Based on the results, we propose the following model for biochar’s action in the soil to explain the observations: The specific biochar amendment regime and conditions used in this study result in increased availability of carbon and other nutrients serving as a food source for beneficial microbes in addition to increasing surface area for microbial colonization due to biochar’s porous structure. As the rhizosphere begins to adjust to the new conditions, microbes begin to engage in processes such as nutrient cycling, decomposition of organic matter, and production of plant growth-promoting compounds. However, it may take several weeks, or even months, for the soil microbial community to establish and reach a new equilibrium after biochar amendment. This could be due to factors such as the initial state of the soil and the soil microbiome (e.g., biochar has been shown to elicit greater impacts on marginal soils than in already healthy soils), the amount and type of biochar added (chemical and physical composition varies based on feedstock source and pyrolysis temperature), and the climate and environmental conditions. Once the soil microbiome has adjusted to the new conditions, it can begin to positively influence plant growth by facilitating nutrient uptake, improving soil structure, and providing protection against soilborne diseases. However, the response in the plants may not occur immediately after the changes in the soil microbiome, as is seen in this study; in addition to the aforementioned factors, the plant’s genetic background and level of biochar application may also impact the magnitude and speed of response to biochar. A large number of enriched biological processes and molecular functions in the biochar-treated tomato roots only at the end of the time course, while enriched microbial ontologies were seen throughout the time course, suggests that a longer time course may be necessary in order to observe impacts of biochar on biomass and yield in the context of the given study parameters. The fruiting-stage plants may begin shaping the microbial communities around them by releasing metabolites that can selectively promote the growth of certain microbes while suppressing others (Jacoby et al., 2020). This can help reduce competition from harmful microbes that could affect the quality or yield of the fruit, while further enhancing the activity of beneficial microbes.

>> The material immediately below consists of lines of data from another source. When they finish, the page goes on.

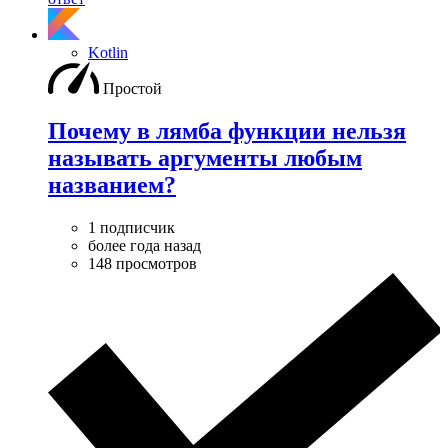
Kotlin
Простой
Почему в лямба функции нельзя
называть аргументы любым
названием?
1 подписчик
более года назад
148 просмотров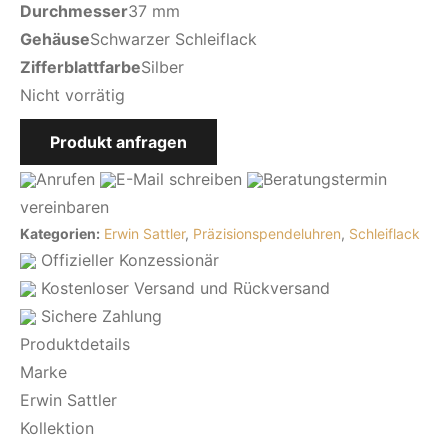
Durchmesser
37 mm
Gehäuse
Schwarzer Schleiflack
Zifferblattfarbe
Silber
Nicht vorrätig
Produkt anfragen
Anrufen
E-Mail
schreiben
Beratungstermin
vereinbaren
Kategorien:
Erwin Sattler
,
Präzisionspendeluhren
,
Schleiflack
Offizieller Konzessionär
Kostenloser Versand und Rückversand
Sichere Zahlung
Produktdetails
Marke
Erwin Sattler
Kollektion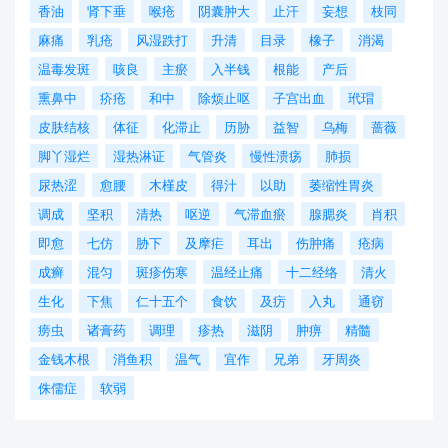
香油
肾下垂
喉疮
阴囊肿大
止汗
妄想
枝同
麻痛
乳疮
风湿跌打
升清
目录
橡子
消渴
温毒发斑
咳良
主瘀
入半钱
根能
产后
熏鼻中
疥疮
和中
除烦止呕
子宫出血
玳瑁
皮肤结核
体征
化滞止
历胁
益智
乌梅
蔷薇
脚丫湿烂
湿热淋证
气管炎
慢性溃疡
肺损
尿热涩
愈腰
木槿皮
得汁
以助
萎缩性胃炎
调成
坚积
清热
呕逆
气滞血瘀
腺腮炎
肖积
即愈
七仿
胁下
及摩疟
耳出
伤肿痛
疮病
成癣
混匀
斑疹伤寒
温经止痛
十二经络
清火
生化
下焦
仁十五个
食饮
及疠
入丸
通窃
痨虫
诸膏药
调理
疹热
滋阴
肿痹
精髓
金钱木根
消鱼积
温气
宜作
兄弟
牙周炎
侏儒症
软弱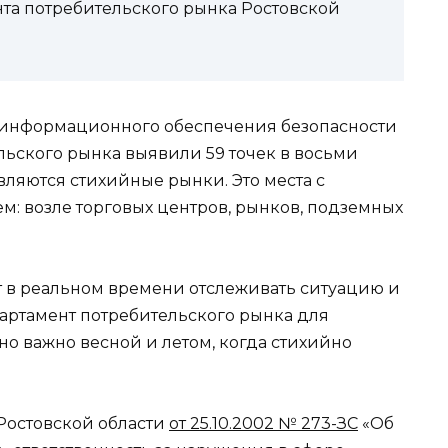
та потребительского рынка Ростовской
 информационного обеспечения безопасности
льского рынка выявили 59 точек в восьми
вляются стихийные рынки. Это места с
 возле торговых центров, рынков, подземных
в реальном времени отслеживать ситуацию и
артамент потребительского рынка для
но важно весной и летом, когда стихийно
 Ростовской области
от 25.10.2002 № 273-ЗС
«Об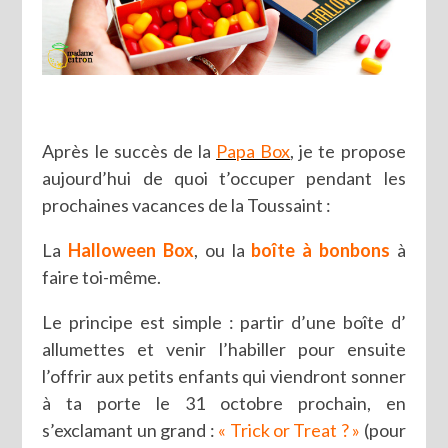
Après le succès de la
Papa Box
, je te propose
aujourd’hui de quoi t’occuper pendant les
prochaines vacances de la Toussaint :
La
Halloween Box
, ou la
boîte à bonbons
à
faire toi-même.
Le principe est simple : partir d’une boîte d’
allumettes et venir l’habiller pour ensuite
l’offrir aux petits enfants qui viendront sonner
à ta porte le 31 octobre prochain, en
s’exclamant un grand :
« Trick or Treat ? »
(pour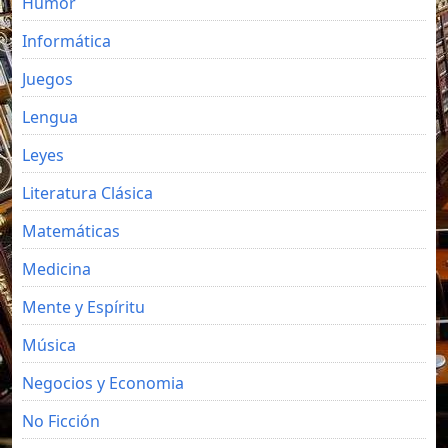
Humor
Informática
Juegos
Lengua
Leyes
Literatura Clásica
Matemáticas
Medicina
Mente y Espíritu
Música
Negocios y Economia
No Ficción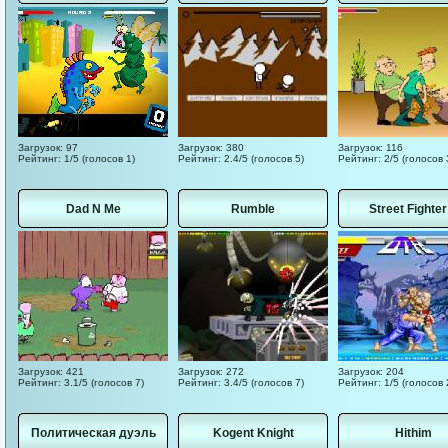
Загрузок: 97
Загрузок: 380
Загрузок: 116
Рейтинг: 1/5 (голосов 1)
Рейтинг: 2.4/5 (голосов 5)
Рейтинг: 2/5 (голосов 
Dad N Me
Rumble
Street Fighter
Загрузок: 421
Загрузок: 272
Загрузок: 204
Рейтинг: 3.1/5 (голосов 7)
Рейтинг: 3.4/5 (голосов 7)
Рейтинг: 1/5 (голосов 
Политическая дуэль
Kogent Knight
Hithim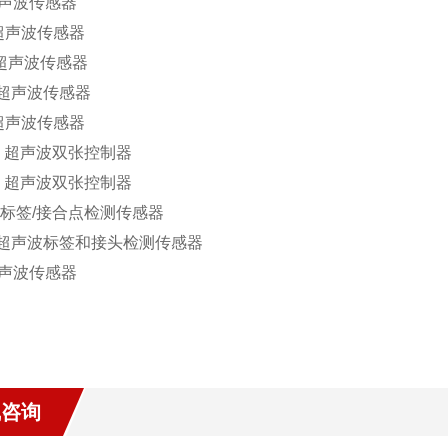
声波传感器
超声波传感器
超声波传感器
超声波传感器
超声波传感器
4
超声波双张控制器
5
超声波双张控制器
标签
/
接合点检测传感器
超声波标签和接头检测传感器
声波传感器
线咨询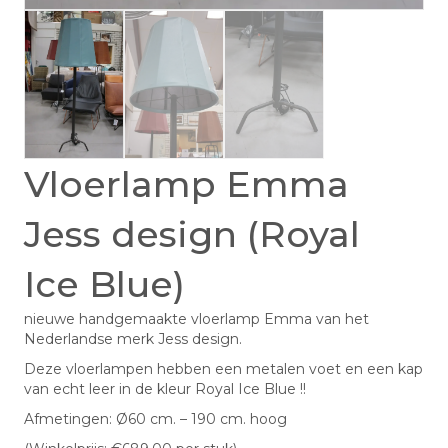
Vloerlamp Emma
Jess design (Royal
Ice Blue)
nieuwe handgemaakte vloerlamp Emma van het
Nederlandse merk Jess design.
Deze vloerlampen hebben een metalen voet en een kap
van echt leer in de kleur Royal Ice Blue !!
Afmetingen: Ø60 cm. – 190 cm. hoog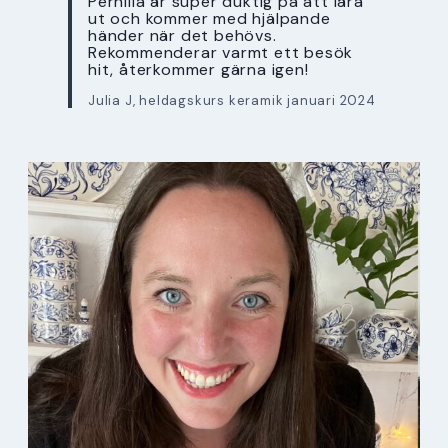
Pernilla är super duktig på att lära
ut och kommer med hjälpande
händer när det behövs.
Rekommenderar varmt ett besök
hit, återkommer gärna igen!
Julia J, heldagskurs keramik januari 2024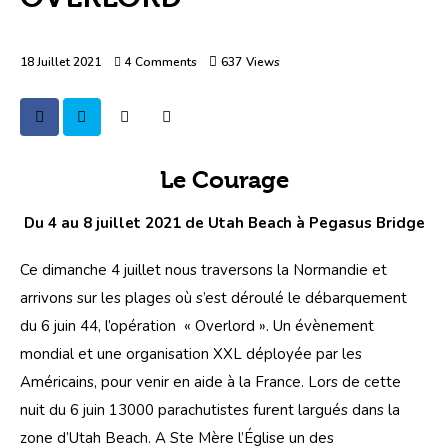
18 Juillet 2021
4
Comments
637
Views
Le Courage
Du 4 au 8 juillet 2021 de Utah Beach à Pegasus Bridge
Ce dimanche 4 juillet nous traversons la Normandie et 
arrivons sur les plages où s’est déroulé le débarquement 
du 6 juin 44, l’opération  « Overlord ». Un évènement 
mondial et une organisation XXL déployée par les 
Américains, pour venir en aide à la France. Lors de cette 
nuit du 6 juin 13000 parachutistes furent largués dans la 
zone d’Utah Beach. A Ste Mère l’Église un des 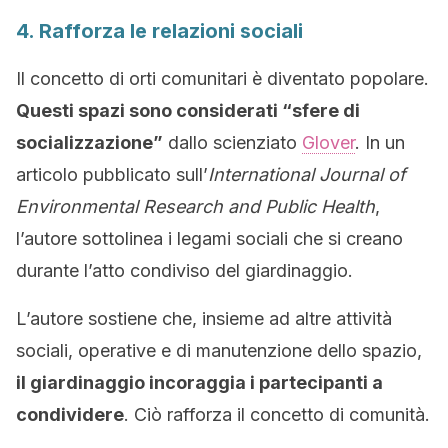
4. Rafforza le relazioni sociali
Il concetto di orti comunitari è diventato popolare.
Questi spazi sono considerati “sfere di
socializzazione”
dallo scienziato
Glover
. In un
articolo pubblicato sull’
International Journal of
Environmental Research and Public Health
,
l’autore sottolinea i legami sociali che si creano
durante l’atto condiviso del giardinaggio.
L’autore sostiene che, insieme ad altre attività
sociali, operative e di manutenzione dello spazio,
il giardinaggio incoraggia i partecipanti a
condividere
. Ciò rafforza il concetto di comunità.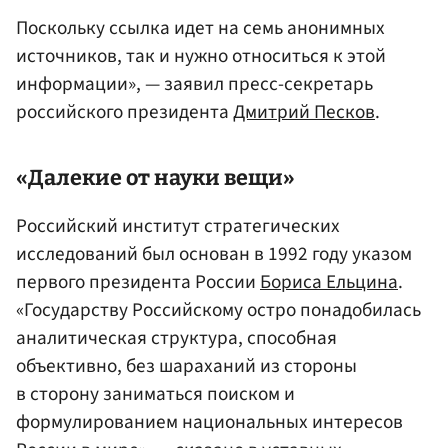
Поскольку ссылка идет на семь анонимных
источников, так и нужно относиться к этой
информации», — заявил пресс-секретарь
российского президента
Дмитрий Песков
.
«Далекие от науки вещи»
Российский институт стратегических
исследований был основан в 1992 году указом
первого президента России
Бориса Ельцина
.
«Государству Российскому остро понадобилась
аналитическая структура, способная
объективно, без шараханий из стороны
в сторону заниматься поиском и
формулированием национальных интересов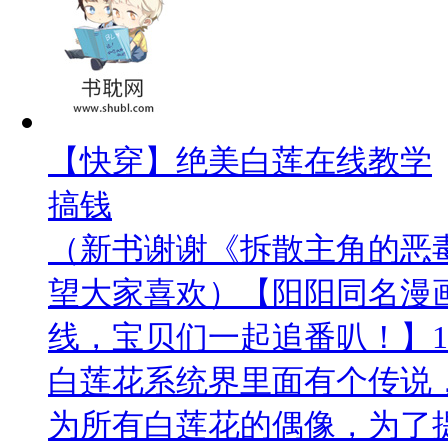
【快穿】绝美白莲在线教学
搞钱
（新书谢谢《拆散主角的恶
望大家喜欢）【阳阳同名漫
线，宝贝们一起追番叭！】1
白莲花系统界里面有个传说
为所有白莲花的偶像，为了提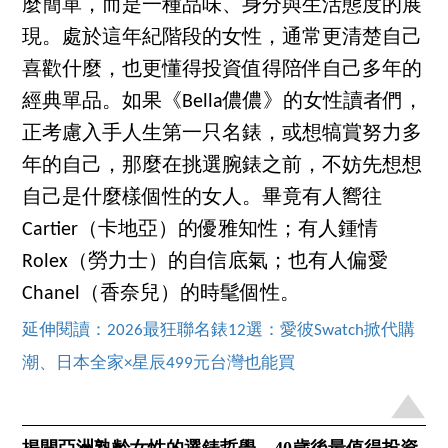
麼簡單，而是一種品味、身分與生活態度的展
現。處於這年紀階段的女性，通常更清楚自己
喜歡什麼，也更懂得投資值得陪伴自己多年的
經典單品。如果《Bella儂儂》的女性讀者們，
正考慮入手人生第一只名錶，或想犒賞努力多
年的自己，那麼在挑選腕錶之前，不妨先想想
自己是什麼樣個性的女人。畢竟有人嚮往
Cartier（卡地亞）的優雅知性；有人鍾情
Rolex（勞力士）的自信底氣；也有人偏愛
Chanel（香奈兒）的時髦個性。
延伸閱讀：2026最狂聯名錶12選：愛彼Swatch掀代購
潮、日本全家×星辰499元台灣也能買
揭開亞洲熟齡女性的選錶哲學，40歲後最值得投資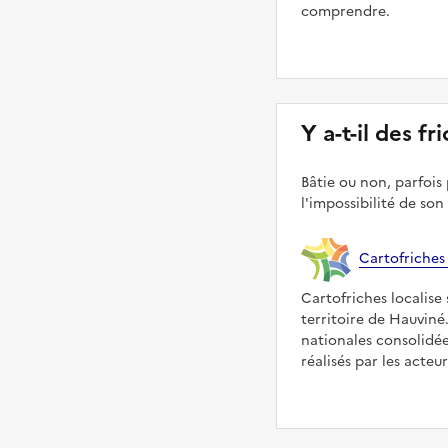
comprendre.
Y a-t-il des f
Bâtie ou non, parfois 
l'impossibilité de son
Cartofriches
Cartofriches localise 
territoire de Hauviné
nationales consolidé
réalisés par les acteu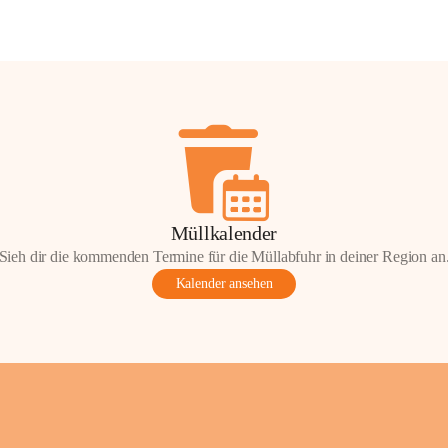
Müllkalender
Sieh dir die kommenden Termine für die Müllabfuhr in deiner Region an
Kalender ansehen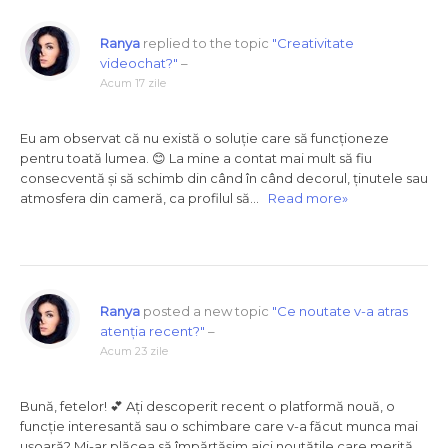
Ranya
replied to the topic
"Creativitate
videochat?"
–
Acum 17 zile
Eu am observat că nu există o soluție care să funcționeze
pentru toată lumea. 😊 La mine a contat mai mult să fiu
consecventă și să schimb din când în când decorul, ținutele sau
atmosfera din cameră, ca profilul să…
Read more»
Ranya
posted a new topic
"Ce noutate v-a atras
atenția recent?"
–
Acum 23 zile
Bună, fetelor! 💕 Ați descoperit recent o platformă nouă, o
funcție interesantă sau o schimbare care v-a făcut munca mai
ușoară? Mi-ar plăcea să împărtășim aici noutățile care merită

Organic farming practices prioritize the preservation of soil health and fertility without heavy reliance on chemical/synthetic inputs. The outcomes of this study indicate that the incorporation of biochar as a soil amendment in organic cropping systems could serve as a valuable approach to positively impact soil health within such systems. The observed upregulation in gene expression activity among beneficial soil microbes associated with essential functions like nitrogen fixation, nutrient cycling, carbon cycling, and plant growth promotion indicates the potential of biochar to improve nutrient availability and cycling in the soil. Additionally, the observed decrease in the expression of pathogenic fungi within the biochar-amended rhizosphere highlights the potential of biochar for suppressing soilborne diseases, offering a natural and sustainable means of disease management. Furthermore, the intriguing observation of reduction in microbial function at the mature fruit stage indicates that biochar might be enabling better communication between the plant and the microbes and reduce the competition for carbon. In future work, it will be of interest to evaluate whether the use of biochar leads to reductions in yield penalties often observed under organic production systems (between 5–34%) (Seufert et al., 2012; Reganold and Wachter, 2016; Kravchenko et al., 2017; Sharpe et al., 2020). By capitalizing on the positive interactions between biochar and the soil microbiome, organic farmers can potentially minimize their dependence on conventional inputs while fostering sustainable soil fertility and crop production.